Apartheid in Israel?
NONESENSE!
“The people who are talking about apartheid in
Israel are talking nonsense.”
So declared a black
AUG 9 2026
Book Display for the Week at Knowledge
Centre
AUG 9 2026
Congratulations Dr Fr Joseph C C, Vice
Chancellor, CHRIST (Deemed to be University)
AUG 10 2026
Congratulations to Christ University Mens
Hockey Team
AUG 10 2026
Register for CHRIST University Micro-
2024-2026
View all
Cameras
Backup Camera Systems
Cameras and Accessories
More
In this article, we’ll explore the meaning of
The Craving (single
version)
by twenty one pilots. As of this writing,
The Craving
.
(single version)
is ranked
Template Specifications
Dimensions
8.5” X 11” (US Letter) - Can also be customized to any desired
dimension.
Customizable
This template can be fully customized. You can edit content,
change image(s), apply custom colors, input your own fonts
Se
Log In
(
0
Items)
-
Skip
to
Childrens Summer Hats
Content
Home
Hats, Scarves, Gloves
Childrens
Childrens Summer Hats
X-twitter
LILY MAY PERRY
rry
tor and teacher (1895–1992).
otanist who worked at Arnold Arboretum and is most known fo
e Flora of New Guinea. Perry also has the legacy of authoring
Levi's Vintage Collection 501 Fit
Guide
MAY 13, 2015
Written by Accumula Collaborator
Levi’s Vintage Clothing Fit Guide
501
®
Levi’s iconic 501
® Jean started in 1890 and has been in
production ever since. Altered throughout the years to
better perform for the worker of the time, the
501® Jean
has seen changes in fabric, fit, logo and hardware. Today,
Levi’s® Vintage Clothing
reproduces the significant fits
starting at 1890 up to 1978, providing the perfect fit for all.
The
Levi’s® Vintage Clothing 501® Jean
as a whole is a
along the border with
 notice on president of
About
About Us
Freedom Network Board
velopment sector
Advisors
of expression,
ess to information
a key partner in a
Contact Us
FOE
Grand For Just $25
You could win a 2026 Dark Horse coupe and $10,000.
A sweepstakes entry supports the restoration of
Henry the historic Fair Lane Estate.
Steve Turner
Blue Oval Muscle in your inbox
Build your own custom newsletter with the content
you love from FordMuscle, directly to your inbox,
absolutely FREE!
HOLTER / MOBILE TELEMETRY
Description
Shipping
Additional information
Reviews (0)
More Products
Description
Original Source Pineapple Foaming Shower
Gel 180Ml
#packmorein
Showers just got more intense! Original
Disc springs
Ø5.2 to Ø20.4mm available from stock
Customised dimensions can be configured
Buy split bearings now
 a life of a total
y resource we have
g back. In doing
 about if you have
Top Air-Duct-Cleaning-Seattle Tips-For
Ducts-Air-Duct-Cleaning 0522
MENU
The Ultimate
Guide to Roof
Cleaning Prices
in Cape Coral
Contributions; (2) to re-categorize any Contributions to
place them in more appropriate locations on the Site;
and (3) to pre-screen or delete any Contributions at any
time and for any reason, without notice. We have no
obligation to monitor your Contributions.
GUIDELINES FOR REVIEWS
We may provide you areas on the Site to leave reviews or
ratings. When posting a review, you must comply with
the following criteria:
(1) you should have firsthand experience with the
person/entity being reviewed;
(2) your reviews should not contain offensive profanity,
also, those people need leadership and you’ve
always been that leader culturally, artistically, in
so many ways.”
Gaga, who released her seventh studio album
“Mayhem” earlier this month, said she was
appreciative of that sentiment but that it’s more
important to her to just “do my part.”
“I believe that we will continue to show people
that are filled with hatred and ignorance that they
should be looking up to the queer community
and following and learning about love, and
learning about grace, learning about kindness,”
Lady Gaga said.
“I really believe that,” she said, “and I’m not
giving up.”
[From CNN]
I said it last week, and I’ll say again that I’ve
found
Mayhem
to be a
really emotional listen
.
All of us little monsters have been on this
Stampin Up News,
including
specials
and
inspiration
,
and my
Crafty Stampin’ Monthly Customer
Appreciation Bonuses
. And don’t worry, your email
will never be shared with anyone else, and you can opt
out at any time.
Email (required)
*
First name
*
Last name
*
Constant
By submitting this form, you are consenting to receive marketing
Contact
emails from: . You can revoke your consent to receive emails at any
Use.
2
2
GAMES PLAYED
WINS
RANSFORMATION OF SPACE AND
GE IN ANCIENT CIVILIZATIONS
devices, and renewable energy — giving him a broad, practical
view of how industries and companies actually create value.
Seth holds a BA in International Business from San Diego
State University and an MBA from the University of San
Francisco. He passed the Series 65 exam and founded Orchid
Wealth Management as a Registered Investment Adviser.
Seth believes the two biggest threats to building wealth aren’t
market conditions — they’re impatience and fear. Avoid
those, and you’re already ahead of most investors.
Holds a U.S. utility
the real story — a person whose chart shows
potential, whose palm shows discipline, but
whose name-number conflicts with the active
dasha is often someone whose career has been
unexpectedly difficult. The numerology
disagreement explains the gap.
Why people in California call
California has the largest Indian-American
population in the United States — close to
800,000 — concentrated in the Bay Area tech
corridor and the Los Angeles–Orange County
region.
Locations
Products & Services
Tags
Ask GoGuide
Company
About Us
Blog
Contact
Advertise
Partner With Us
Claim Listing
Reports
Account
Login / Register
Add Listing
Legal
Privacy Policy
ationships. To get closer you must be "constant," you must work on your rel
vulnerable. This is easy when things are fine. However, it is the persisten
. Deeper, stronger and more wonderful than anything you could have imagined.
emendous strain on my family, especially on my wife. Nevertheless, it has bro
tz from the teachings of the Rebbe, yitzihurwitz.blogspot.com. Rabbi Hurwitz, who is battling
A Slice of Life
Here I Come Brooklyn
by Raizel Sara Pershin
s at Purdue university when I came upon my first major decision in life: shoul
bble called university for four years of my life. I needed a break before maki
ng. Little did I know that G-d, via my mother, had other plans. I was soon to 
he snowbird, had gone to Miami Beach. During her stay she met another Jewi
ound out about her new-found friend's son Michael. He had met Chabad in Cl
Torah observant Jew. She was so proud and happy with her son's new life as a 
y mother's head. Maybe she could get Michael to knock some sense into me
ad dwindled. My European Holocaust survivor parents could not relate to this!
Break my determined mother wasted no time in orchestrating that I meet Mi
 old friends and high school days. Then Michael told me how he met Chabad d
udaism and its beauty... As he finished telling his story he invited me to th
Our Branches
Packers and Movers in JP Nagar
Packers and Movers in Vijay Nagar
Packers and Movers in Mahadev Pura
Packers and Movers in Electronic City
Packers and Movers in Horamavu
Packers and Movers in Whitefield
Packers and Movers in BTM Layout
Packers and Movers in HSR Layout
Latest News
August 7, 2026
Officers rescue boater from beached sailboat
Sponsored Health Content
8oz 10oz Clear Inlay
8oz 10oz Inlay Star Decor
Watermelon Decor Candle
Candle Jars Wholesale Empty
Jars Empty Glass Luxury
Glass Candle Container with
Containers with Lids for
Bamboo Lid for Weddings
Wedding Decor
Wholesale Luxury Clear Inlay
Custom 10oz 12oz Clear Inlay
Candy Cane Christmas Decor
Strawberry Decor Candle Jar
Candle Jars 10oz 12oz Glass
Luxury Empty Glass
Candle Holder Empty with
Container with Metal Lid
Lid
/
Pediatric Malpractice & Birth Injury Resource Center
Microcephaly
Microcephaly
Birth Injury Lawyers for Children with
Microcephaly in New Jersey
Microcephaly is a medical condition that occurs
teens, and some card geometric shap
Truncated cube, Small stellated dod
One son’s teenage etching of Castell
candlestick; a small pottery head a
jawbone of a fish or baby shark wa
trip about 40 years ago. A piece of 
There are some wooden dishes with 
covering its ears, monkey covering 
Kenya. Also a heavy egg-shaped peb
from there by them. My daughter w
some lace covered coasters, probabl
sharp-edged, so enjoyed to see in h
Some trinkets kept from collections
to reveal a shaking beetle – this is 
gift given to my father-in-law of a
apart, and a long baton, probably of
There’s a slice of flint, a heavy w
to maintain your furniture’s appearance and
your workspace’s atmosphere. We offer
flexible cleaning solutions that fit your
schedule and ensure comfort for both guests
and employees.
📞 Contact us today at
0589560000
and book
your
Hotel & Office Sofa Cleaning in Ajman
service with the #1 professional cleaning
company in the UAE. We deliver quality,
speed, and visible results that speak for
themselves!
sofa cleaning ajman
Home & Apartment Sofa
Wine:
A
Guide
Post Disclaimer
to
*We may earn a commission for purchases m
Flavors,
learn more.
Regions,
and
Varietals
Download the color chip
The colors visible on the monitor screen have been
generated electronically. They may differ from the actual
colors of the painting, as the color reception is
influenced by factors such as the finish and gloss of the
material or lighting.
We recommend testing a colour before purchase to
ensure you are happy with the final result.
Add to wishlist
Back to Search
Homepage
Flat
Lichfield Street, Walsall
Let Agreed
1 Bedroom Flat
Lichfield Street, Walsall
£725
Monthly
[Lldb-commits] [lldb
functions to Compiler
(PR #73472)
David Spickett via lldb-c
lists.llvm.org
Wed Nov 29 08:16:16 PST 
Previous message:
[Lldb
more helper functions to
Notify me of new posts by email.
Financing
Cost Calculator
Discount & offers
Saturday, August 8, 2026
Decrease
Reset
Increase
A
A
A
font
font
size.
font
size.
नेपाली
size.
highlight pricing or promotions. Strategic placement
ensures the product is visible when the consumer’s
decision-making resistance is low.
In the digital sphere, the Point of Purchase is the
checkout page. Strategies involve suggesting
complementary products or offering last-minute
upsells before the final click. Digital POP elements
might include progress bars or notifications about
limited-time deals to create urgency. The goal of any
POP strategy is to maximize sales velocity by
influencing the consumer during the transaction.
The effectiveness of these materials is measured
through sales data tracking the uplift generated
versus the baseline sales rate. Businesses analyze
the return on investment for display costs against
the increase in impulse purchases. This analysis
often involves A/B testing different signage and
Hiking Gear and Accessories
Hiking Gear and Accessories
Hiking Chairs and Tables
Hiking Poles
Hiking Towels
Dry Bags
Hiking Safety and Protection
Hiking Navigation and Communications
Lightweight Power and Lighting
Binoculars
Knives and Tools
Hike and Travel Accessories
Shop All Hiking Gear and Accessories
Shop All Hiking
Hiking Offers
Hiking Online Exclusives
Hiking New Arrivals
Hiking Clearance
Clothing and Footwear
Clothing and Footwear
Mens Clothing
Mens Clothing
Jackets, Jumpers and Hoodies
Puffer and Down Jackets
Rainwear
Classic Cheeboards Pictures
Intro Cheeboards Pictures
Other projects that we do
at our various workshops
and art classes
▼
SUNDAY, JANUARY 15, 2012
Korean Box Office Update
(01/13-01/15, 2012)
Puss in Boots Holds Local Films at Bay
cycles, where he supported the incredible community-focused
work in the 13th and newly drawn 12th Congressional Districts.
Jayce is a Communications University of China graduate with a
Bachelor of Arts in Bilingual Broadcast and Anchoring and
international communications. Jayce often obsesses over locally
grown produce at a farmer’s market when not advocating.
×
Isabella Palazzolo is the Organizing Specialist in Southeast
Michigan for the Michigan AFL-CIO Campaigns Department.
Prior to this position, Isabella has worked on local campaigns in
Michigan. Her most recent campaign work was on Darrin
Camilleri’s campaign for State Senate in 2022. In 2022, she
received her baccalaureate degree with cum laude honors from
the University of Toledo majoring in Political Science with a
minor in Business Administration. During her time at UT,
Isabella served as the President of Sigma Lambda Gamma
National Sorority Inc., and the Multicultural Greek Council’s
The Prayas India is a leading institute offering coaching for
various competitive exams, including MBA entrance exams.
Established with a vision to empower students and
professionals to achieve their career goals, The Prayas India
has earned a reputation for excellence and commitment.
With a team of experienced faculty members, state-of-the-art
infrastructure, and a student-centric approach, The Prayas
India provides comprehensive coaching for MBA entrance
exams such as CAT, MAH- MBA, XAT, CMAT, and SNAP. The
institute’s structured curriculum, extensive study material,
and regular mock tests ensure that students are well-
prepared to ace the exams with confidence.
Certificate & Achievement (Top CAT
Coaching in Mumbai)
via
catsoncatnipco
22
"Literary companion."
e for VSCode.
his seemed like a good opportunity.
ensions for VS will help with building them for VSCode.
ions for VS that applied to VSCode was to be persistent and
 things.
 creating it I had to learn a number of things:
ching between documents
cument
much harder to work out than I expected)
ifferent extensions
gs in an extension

__________

● **THE TASK**
Set down, exactly as written, each line of the data from its opening line through the one containing "Hockey Team". Output nothing more.

● **ANSWER TO THIS TASK**
Apartheid in Israel?
NONESENSE!
“The people who are talking about apartheid in
Israel are talking nonsense.”
So declared a black
AUG 9 2026
Book Display for the Week at Knowledge
Centre
AUG 9 2026
Congratulations Dr Fr Joseph C C, Vice
Chancellor, CHRIST (Deemed to be University)
AUG 10 2026
Congratulations to Christ University Mens
Hockey Team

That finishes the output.